What Are the Real-World Challenges of Moving to AWS Cloud from Traditional Infrastructure?

I’ve been learning more about it, especially how it markets itself as a cloud platform that provides more than just hosting and storage..

I noticed that even though AWS makes a lot of noise about scalability, freedom, and on-demand services, a lot of real users complain about how hard it is to learn how to use it and how hard it is to integrate with other services.

So, here’s my question:

What were the hardest things you (or someone you know) had to deal with when switching from traditional infrastructure to AWS cloud services, and how did you get past them?

That’s how it is with me. Anyone who has used AWS in real life please let me know what they thought or what they think are the best ways to do things.

Hello!!!

The IAM and permissions model are by far the most difficult parts of moving to AWS that I have seen.

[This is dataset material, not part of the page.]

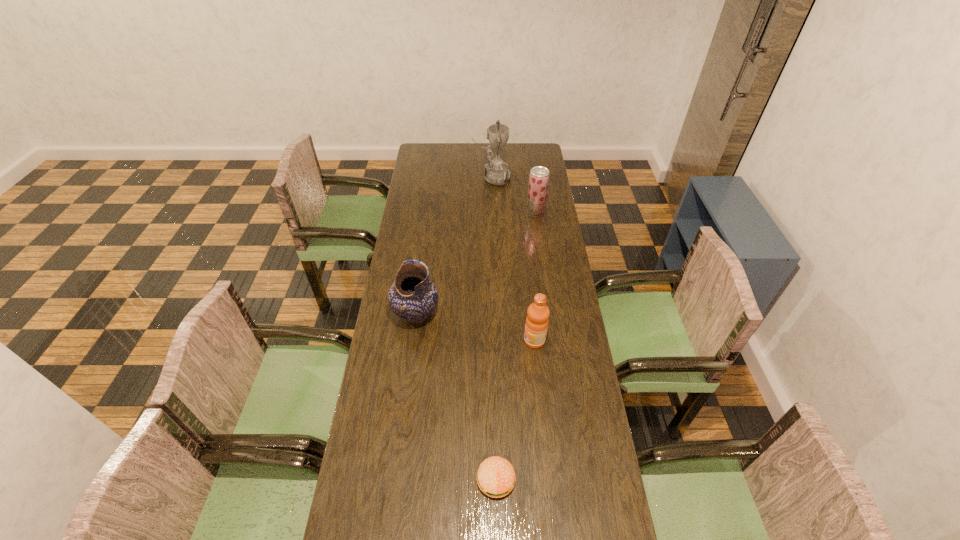 This screenshot has width=960, height=540. I want to click on vacant space at the far left corner of the desktop, so click(417, 145).

Image resolution: width=960 pixels, height=540 pixels. I want to click on vacant space at the far right corner, so click(531, 163).

Locate an element on the screen. The height and width of the screenshot is (540, 960). vacant area between the leftmost object and the tallest object is located at coordinates (454, 246).

Image resolution: width=960 pixels, height=540 pixels. In order to click on free spot between the nearer fruit juice and the nearest object in this screenshot , I will do `click(516, 410)`.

At first, roles, policies, and groups seem easy enough, but when you add more teams, accounts, and cross-service integrations, it gets really hard.

We had to use terraform to automate policy generation as much as possible, and we had to use a strict tagging strategy and enforce least-privilege roles everywhere.

After that was done, the headaches went down a lot. Also, don’t think that networking things like VPC peering, route tables, and security groups are easy to learn.

If you just assume that the defaults work, you could get bitten.